The task :: Repeat every line of the material that follows, word for word.

Start of Excerpted records

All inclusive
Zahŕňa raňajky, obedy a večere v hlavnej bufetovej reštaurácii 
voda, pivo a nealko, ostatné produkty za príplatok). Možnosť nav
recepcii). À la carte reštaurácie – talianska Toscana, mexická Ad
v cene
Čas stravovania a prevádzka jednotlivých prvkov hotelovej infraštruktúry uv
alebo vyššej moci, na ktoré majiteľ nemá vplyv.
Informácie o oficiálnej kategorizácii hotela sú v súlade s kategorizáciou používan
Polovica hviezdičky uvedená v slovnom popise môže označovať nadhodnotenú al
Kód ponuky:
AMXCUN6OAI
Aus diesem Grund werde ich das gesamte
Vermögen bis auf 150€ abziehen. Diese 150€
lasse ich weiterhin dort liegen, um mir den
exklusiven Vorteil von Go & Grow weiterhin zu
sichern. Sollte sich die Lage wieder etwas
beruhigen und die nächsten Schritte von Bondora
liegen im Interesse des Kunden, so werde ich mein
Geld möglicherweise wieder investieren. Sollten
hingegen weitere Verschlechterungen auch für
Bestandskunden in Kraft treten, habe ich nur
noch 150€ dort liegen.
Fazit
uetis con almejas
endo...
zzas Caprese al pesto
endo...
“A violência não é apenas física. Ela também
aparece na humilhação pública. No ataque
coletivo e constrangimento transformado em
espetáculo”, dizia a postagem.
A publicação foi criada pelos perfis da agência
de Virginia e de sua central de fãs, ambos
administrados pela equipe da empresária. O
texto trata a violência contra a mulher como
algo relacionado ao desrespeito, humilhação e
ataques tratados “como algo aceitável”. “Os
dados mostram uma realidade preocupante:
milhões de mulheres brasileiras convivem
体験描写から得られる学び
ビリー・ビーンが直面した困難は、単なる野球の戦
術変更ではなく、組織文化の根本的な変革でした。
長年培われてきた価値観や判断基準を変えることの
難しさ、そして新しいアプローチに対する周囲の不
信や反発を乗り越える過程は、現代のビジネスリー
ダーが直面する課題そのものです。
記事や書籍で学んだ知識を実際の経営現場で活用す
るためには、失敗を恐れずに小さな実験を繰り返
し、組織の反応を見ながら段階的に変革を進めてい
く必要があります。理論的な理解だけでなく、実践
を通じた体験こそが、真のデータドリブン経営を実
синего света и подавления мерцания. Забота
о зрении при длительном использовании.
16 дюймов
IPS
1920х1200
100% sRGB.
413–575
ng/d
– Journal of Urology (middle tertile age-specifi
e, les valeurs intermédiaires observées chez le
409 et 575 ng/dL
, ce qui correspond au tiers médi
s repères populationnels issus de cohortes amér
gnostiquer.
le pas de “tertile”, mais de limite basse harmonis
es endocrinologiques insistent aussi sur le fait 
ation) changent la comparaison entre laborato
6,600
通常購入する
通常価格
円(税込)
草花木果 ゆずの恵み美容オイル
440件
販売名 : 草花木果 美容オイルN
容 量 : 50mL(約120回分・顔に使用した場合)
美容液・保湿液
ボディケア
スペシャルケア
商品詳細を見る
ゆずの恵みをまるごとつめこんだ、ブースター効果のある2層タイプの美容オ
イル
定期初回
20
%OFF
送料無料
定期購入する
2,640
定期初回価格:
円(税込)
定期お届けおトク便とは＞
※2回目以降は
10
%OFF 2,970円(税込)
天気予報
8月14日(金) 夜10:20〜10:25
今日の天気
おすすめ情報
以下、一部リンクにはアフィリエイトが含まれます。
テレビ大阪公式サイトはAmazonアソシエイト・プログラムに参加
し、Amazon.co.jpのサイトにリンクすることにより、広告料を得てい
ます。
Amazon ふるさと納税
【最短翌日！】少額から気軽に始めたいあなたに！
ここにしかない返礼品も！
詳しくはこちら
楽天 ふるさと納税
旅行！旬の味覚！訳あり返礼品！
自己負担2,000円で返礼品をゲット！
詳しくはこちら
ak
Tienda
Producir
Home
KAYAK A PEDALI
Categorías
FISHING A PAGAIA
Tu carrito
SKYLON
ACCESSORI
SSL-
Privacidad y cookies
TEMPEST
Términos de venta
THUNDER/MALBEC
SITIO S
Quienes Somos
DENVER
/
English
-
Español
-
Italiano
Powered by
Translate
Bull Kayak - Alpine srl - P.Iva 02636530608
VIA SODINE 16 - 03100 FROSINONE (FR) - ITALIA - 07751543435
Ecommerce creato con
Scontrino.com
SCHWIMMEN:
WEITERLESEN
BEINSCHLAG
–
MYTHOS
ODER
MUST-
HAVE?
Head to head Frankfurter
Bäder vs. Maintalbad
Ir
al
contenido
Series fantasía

End of Excerpted records

Response ::
All inclusive
Zahŕňa raňajky, obedy a večere v hlavnej bufetovej reštaurácii 
voda, pivo a nealko, ostatné produkty za príplatok). Možnosť nav
recepcii). À la carte reštaurácie – talianska Toscana, mexická Ad
v cene
Čas stravovania a prevádzka jednotlivých prvkov hotelovej infraštruktúry uv
alebo vyššej moci, na ktoré majiteľ nemá vplyv.
Informácie o oficiálnej kategorizácii hotela sú v súlade s kategorizáciou používan
Polovica hviezdičky uvedená v slovnom popise môže označovať nadhodnotenú al
Kód ponuky:
AMXCUN6OAI
Aus diesem Grund werde ich das gesamte
Vermögen bis auf 150€ abziehen. Diese 150€
lasse ich weiterhin dort liegen, um mir den
exklusiven Vorteil von Go & Grow weiterhin zu
sichern. Sollte sich die Lage wieder etwas
beruhigen und die nächsten Schritte von Bondora
liegen im Interesse des Kunden, so werde ich mein
Geld möglicherweise wieder investieren. Sollten
hingegen weitere Verschlechterungen auch für
Bestandskunden in Kraft treten, habe ich nur
noch 150€ dort liegen.
Fazit
uetis con almejas
endo...
zzas Caprese al pesto
endo...
“A violência não é apenas física. Ela também
aparece na humilhação pública. No ataque
coletivo e constrangimento transformado em
espetáculo”, dizia a postagem.
A publicação foi criada pelos perfis da agência
de Virginia e de sua central de fãs, ambos
administrados pela equipe da empresária. O
texto trata a violência contra a mulher como
algo relacionado ao desrespeito, humilhação e
ataques tratados “como algo aceitável”. “Os
dados mostram uma realidade preocupante:
milhões de mulheres brasileiras convivem
体験描写から得られる学び
ビリー・ビーンが直面した困難は、単なる野球の戦
術変更ではなく、組織文化の根本的な変革でした。
長年培われてきた価値観や判断基準を変えることの
難しさ、そして新しいアプローチに対する周囲の不
信や反発を乗り越える過程は、現代のビジネスリー
ダーが直面する課題そのものです。
記事や書籍で学んだ知識を実際の経営現場で活用す
るためには、失敗を恐れずに小さな実験を繰り返
し、組織の反応を見ながら段階的に変革を進めてい
く必要があります。理論的な理解だけでなく、実践
を通じた体験こそが、真のデータドリブン経営を実
синего света и подавления мерцания. Забота
о зрении при длительном использовании.
16 дюймов
IPS
1920х1200
100% sRGB.
413–575
ng/d
– Journal of Urology (middle tertile age-specifi
e, les valeurs intermédiaires observées chez le
409 et 575 ng/dL
, ce qui correspond au tiers médi
s repères populationnels issus de cohortes amér
gnostiquer.
le pas de “tertile”, mais de limite basse harmonis
es endocrinologiques insistent aussi sur le fait 
ation) changent la comparaison entre laborato
6,600
通常購入する
通常価格
円(税込)
草花木果 ゆずの恵み美容オイル
440件
販売名 : 草花木果 美容オイルN
容 量 : 50mL(約120回分・顔に使用した場合)
美容液・保湿液
ボディケア
スペシャルケア
商品詳細を見る
ゆずの恵みをまるごとつめこんだ、ブースター効果のある2層タイプの美容オ
イル
定期初回
20
%OFF
送料無料
定期購入する
2,640
定期初回価格:
円(税込)
定期お届けおトク便とは＞
※2回目以降は
10
%OFF 2,970円(税込)
天気予報
8月14日(金) 夜10:20〜10:25
今日の天気
おすすめ情報
以下、一部リンクにはアフィリエイトが含まれます。
テレビ大阪公式サイトはAmazonアソシエイト・プログラムに参加
し、Amazon.co.jpのサイトにリンクすることにより、広告料を得てい
ます。
Amazon ふるさと納税
【最短翌日！】少額から気軽に始めたいあなたに！
ここにしかない返礼品も！
詳しくはこちら
楽天 ふるさと納税
旅行！旬の味覚！訳あり返礼品！
自己負担2,000円で返礼品をゲット！
詳しくはこちら
ak
Tienda
Producir
Home
KAYAK A PEDALI
Categorías
FISHING A PAGAIA
Tu carrito
SKYLON
ACCESSORI
SSL-
Privacidad y cookies
TEMPEST
Términos de venta
THUNDER/MALBEC
SITIO S
Quienes Somos
DENVER
/
English
-
Español
-
Italiano
Powered by
Translate
Bull Kayak - Alpine srl - P.Iva 02636530608
VIA SODINE 16 - 03100 FROSINONE (FR) - ITALIA - 07751543435
Ecommerce creato con
Scontrino.com
SCHWIMMEN:
WEITERLESEN
BEINSCHLAG
–
MYTHOS
ODER
MUST-
HAVE?
Head to head Frankfurter
Bäder vs. Maintalbad
Ir
al
contenido
Series fantasía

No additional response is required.